*** Opening TASK INPUTS ***

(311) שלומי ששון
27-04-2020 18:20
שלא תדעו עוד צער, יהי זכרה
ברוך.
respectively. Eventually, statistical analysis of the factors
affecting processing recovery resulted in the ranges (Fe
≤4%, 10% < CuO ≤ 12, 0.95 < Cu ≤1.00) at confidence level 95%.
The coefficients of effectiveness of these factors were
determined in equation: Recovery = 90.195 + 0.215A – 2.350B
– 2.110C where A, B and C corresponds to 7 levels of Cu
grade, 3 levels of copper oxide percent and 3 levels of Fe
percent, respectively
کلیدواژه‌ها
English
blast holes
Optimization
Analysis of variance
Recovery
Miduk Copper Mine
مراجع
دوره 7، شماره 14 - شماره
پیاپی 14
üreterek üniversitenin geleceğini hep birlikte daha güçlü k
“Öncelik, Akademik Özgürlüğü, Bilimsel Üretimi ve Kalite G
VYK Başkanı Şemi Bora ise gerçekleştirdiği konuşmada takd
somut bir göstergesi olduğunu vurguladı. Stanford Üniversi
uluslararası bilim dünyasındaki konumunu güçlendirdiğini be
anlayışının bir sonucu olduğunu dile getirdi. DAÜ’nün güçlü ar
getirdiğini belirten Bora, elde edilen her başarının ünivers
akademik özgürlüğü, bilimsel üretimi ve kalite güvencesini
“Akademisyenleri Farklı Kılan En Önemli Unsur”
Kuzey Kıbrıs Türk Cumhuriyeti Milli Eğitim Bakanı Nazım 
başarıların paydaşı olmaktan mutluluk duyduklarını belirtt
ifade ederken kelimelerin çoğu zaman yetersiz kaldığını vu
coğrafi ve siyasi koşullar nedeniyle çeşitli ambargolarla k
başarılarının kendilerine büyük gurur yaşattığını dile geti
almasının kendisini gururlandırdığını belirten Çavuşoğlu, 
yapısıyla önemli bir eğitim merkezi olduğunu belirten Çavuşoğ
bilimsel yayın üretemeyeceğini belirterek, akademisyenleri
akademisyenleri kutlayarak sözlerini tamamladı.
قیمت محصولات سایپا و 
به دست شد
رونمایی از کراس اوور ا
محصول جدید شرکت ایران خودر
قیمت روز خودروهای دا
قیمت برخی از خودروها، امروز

*** Closing TASK INPUTS ***

ACTIVITY: The answer must be every entry, reproduced exactly.

RESULT:
(311) שלומי ששון
27-04-2020 18:20
שלא תדעו עוד צער, יהי זכרה
ברוך.
respectively. Eventually, statistical analysis of the factors
affecting processing recovery resulted in the ranges (Fe
≤4%, 10% < CuO ≤ 12, 0.95 < Cu ≤1.00) at confidence level 95%.
The coefficients of effectiveness of these factors were
determined in equation: Recovery = 90.195 + 0.215A – 2.350B
– 2.110C where A, B and C corresponds to 7 levels of Cu
grade, 3 levels of copper oxide percent and 3 levels of Fe
percent, respectively
کلیدواژه‌ها
English
blast holes
Optimization
Analysis of variance
Recovery
Miduk Copper Mine
مراجع
دوره 7، شماره 14 - شماره
پیاپی 14
üreterek üniversitenin geleceğini hep birlikte daha güçlü k
“Öncelik, Akademik Özgürlüğü, Bilimsel Üretimi ve Kalite G
VYK Başkanı Şemi Bora ise gerçekleştirdiği konuşmada takd
somut bir göstergesi olduğunu vurguladı. Stanford Üniversi
uluslararası bilim dünyasındaki konumunu güçlendirdiğini be
anlayışının bir sonucu olduğunu dile getirdi. DAÜ’nün güçlü ar
getirdiğini belirten Bora, elde edilen her başarının ünivers
akademik özgürlüğü, bilimsel üretimi ve kalite güvencesini
“Akademisyenleri Farklı Kılan En Önemli Unsur”
Kuzey Kıbrıs Türk Cumhuriyeti Milli Eğitim Bakanı Nazım 
başarıların paydaşı olmaktan mutluluk duyduklarını belirtt
ifade ederken kelimelerin çoğu zaman yetersiz kaldığını vu
coğrafi ve siyasi koşullar nedeniyle çeşitli ambargolarla k
başarılarının kendilerine büyük gurur yaşattığını dile geti
almasının kendisini gururlandırdığını belirten Çavuşoğlu, 
yapısıyla önemli bir eğitim merkezi olduğunu belirten Çavuşoğ
bilimsel yayın üretemeyeceğini belirterek, akademisyenleri
akademisyenleri kutlayarak sözlerini tamamladı.
قیمت محصولات سایپا و 
به دست شد
رونمایی از کراس اوور ا
محصول جدید شرکت ایران خودر
قیمت روز خودروهای دا
قیمت برخی از خودروها، امروز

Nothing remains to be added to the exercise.